2 Thessalonians: Chapter 3, Verse 2
“And that we may be delivered from unreasonable and wicked men, &c.”
Either from the unbelieving Jews, (see Romans 15:30,31) who were the avowed enemies of the Gospel, and did all they could to hinder the spread of it; and who were the implacable and constant adversaries of the apostle; who often lay in wait for him, and opposed him, and gave him trouble in all places, stirring up the people against him: or from the false teachers, and those of their party, who are the false brethren by whom he often was in perils; who were enemies of the cross of Christ, and great hindrances to the spread of the Gospel; being men of absurd principles, and of wicked lives and conversations, whereby they perverted the Gospel of Christ, brought a reproach upon it, stumbled some, and overthrew the faith of others; and from these the apostle desires to be delivered:
“for all men have not faith:”
No man has faith of himself, it is the gift of God, and the operation of his Spirit; and it is only given to the elect of God, who are ordained unto eternal life, and therefore it is called the faith of God’s elect; all mankind have it not, none but Christ’s sheep; and the reason why others have it not is, because they are not of his sheep. This is a truth; but rather the true sense of the words is, that all that are professors of religion, and members of churches, and even all that are preachers of the word, have not faith. They may have an historical and temporary faith and the faith of miracles, and even all faith but the true faith; they may profess to believe, and yet not believe, as Simon Magus, and his followers seem to be intended here; for this is given as a reason why the apostle desired to be delivered from the above men. The Jews say f14, that “he that studies not in the law, atwnmyhm hyb wal, “there is no faith in him” — and it is forbidden to come near him, or to trade with him, or to walk with him, “because there is no faith in him”.” The apostle seems to allude to this custom.
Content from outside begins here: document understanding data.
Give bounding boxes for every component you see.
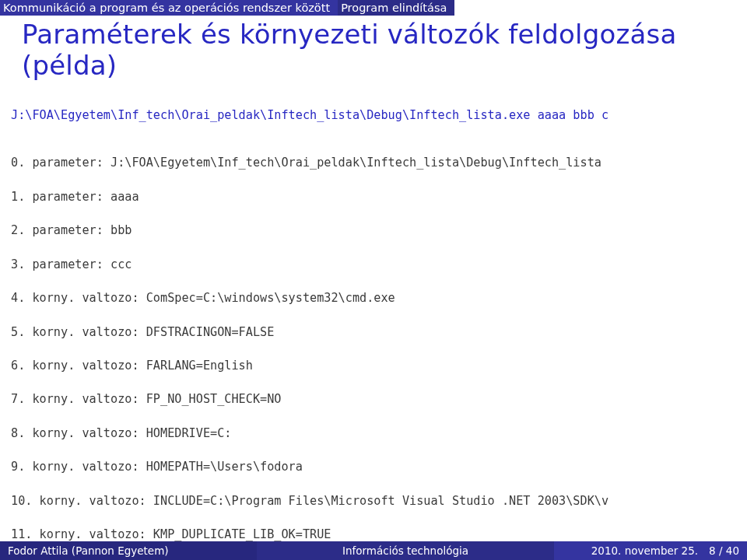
output-line: 0. parameter: J:\FOA\Egyetem\Inf_tech\Or… xyxy=(11,155,747,172)
tab-section: Kommunikáció a program és az operációs r… xyxy=(0,0,338,16)
footer: Fodor Attila (Pannon Egyetem) Információ… xyxy=(0,541,747,560)
output-line: 1. parameter: aaaa xyxy=(11,189,747,206)
output-line: 3. parameter: ccc xyxy=(11,257,747,274)
output-line: 8. korny. valtozo: HOMEDRIVE=C: xyxy=(11,425,747,443)
footer-title: Információs technológia xyxy=(257,541,554,560)
output-line: 2. parameter: bbb xyxy=(11,222,747,240)
slide-body: J:\FOA\Egyetem\Inf_tech\Orai_peldak\Inft… xyxy=(0,90,747,560)
footer-author: Fodor Attila (Pannon Egyetem) xyxy=(0,541,257,560)
output-line: 5. korny. valtozo: DFSTRACINGON=FALSE xyxy=(11,324,747,341)
output-line: 4. korny. valtozo: ComSpec=C:\windows\sy… xyxy=(11,290,747,307)
footer-date: 2010. november 25. xyxy=(591,544,698,557)
section-tabs: Kommunikáció a program és az operációs r… xyxy=(0,0,747,16)
tab-subsection: Program elindítása xyxy=(338,0,454,16)
footer-date-page: 2010. november 25. 8 / 40 xyxy=(554,541,747,560)
command-line: J:\FOA\Egyetem\Inf_tech\Orai_peldak\Inft… xyxy=(11,107,747,124)
output-line: 10. korny. valtozo: INCLUDE=C:\Program F… xyxy=(11,493,747,510)
footer-page: 8 / 40 xyxy=(698,544,739,557)
slide-title: Paraméterek és környezeti változók feldo… xyxy=(0,16,747,90)
output-line: 6. korny. valtozo: FARLANG=English xyxy=(11,358,747,375)
output-line: 9. korny. valtozo: HOMEPATH=\Users\fodor… xyxy=(11,459,747,476)
slide: Kommunikáció a program és az operációs r… xyxy=(0,0,747,560)
output-line: 7. korny. valtozo: FP_NO_HOST_CHECK=NO xyxy=(11,391,747,408)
John Gill (1697-1771) was a Strict and Particular Baptist preacher and theologian. He was appointed the Pastor of Goat Yard Chapel, Horsleydown, Southwark, serving this position for fifty-one years. He was the first Baptist to write an exhaustive systematic theology, setting forth High-Calvinistic views and a clear Baptist polity which became the backbone for the churches subscribing to them. John Hazelton wrote of him:
”[Augustus] Toplady held in high regard Dr. John Gill (1697-1771), and applied to him and to his controversial writings what was said of the first Duke of Marlborough—that he never besieged a town that he did not take, nor fought a battle that he did not win. Gill's book on the Canticles is a beautiful and experimental exposition of Solomon's Song; his "Cause of God and Truth" is most admirable and suggestive; and his "Body of Divinity" one of the best of its kind. His commentary upon the Old and New Testament is a wonderful monument of sanctified learning, though it has been so used as to rob many a ministry of living power. It is the fashion now to sneer at Gill, and this unworthy attitude is adopted mostly by those who have forsaken the truths he so powerfully defended, and who are destitute of a tithe of the massive scholarship of one of the noblest ministers of the Particular and Strict Baptist denomination. The late Dr. Doudney rendered inestimable service by his republication, in 1852, of Gill's Commentary, printed at Bonmahon, Waterford, Ireland, by Irish boys. Gill was born at Kettering, and passed away at his residence at Camberwell, his last words being: "O, my Father! my Father!" For fifty-one years, to the time of his death, he was pastor of the Baptist Church, Fair Street, Horselydown, and was buried in Bunhill Fields. His Hebrew learning was equal to that of any scholar of his day, and his Rabbinical knowledge has never been equalled outside Judaism. His "Dissertation Concerning the Eternal Sonship of Christ" is most valuable, and this foundation truth is shown by him to have been a part of the faith of all Trinitarians for about 1,700 years from the birth of our Lord. In His Divine nature our blessed Lord was the co-equal and co-eternal Son of God, and as such He became the Word of God. The Scriptures nowhere intimate that Christ is the Son of God by office, or that His Sonship is founded on His human nature. This is not a strife about words, but is for our life, our peace, our hope. Dr. Gill's pastoral labours were much blest; to the utmost fidelity he united real tenderness, and at the Lord's Supper he was always at his best.
"He set before their eyes their dying Lord—
How soft, how sweet, how solemn every word!
How were their hearts affected, and his own!
And how his sparkling eyes with glory shone!"